Saved entries
= = =

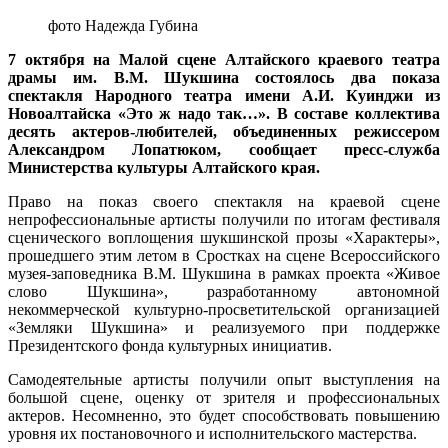
фото Надежда Губина
7 октября на Малой сцене Алтайского краевого театра
драмы им. В.М. Шукшина состоялось два показа
спектакля Народного театра имени А.И. Куинджи из
Новоалтайска «Это ж надо так…». В составе коллектива
десять актеров-любителей, объединенных режиссером
Александром Лопатюком, сообщает пресс-служба
Министерства культуры Алтайского края.
Право на показ своего спектакля на краевой сцене
непрофессиональные артисты получили по итогам фестиваля
сценического воплощения шукшинской прозы «Характеры»,
прошедшего этим летом в Сростках на сцене Всероссийского
музея-заповедника В.М. Шукшина в рамках проекта «Живое
слово Шукшина», разработанному автономной
некоммерческой культурно-просветительской организацией
«Земляки Шукшина» и реализуемого при поддержке
Президентского фонда культурных инициатив.
Самодеятельные артисты получили опыт выступления на
большой сцене, оценку от зрителя и профессиональных
актеров. Несомненно, это будет способствовать повышению
уровня их постановочного и исполнительского мастерства.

= = =

Skip every image and output the remaining records exactly.

:: Result of the task ::
фото Надежда Губина
7 октября на Малой сцене Алтайского краевого театра
драмы им. В.М. Шукшина состоялось два показа
спектакля Народного театра имени А.И. Куинджи из
Новоалтайска «Это ж надо так…». В составе коллектива
десять актеров-любителей, объединенных режиссером
Александром Лопатюком, сообщает пресс-служба
Министерства культуры Алтайского края.
Право на показ своего спектакля на краевой сцене
непрофессиональные артисты получили по итогам фестиваля
сценического воплощения шукшинской прозы «Характеры»,
прошедшего этим летом в Сростках на сцене Всероссийского
музея-заповедника В.М. Шукшина в рамках проекта «Живое
слово Шукшина», разработанному автономной
некоммерческой культурно-просветительской организацией
«Земляки Шукшина» и реализуемого при поддержке
Президентского фонда культурных инициатив.
Самодеятельные артисты получили опыт выступления на
большой сцене, оценку от зрителя и профессиональных
актеров. Несомненно, это будет способствовать повышению
уровня их постановочного и исполнительского мастерства.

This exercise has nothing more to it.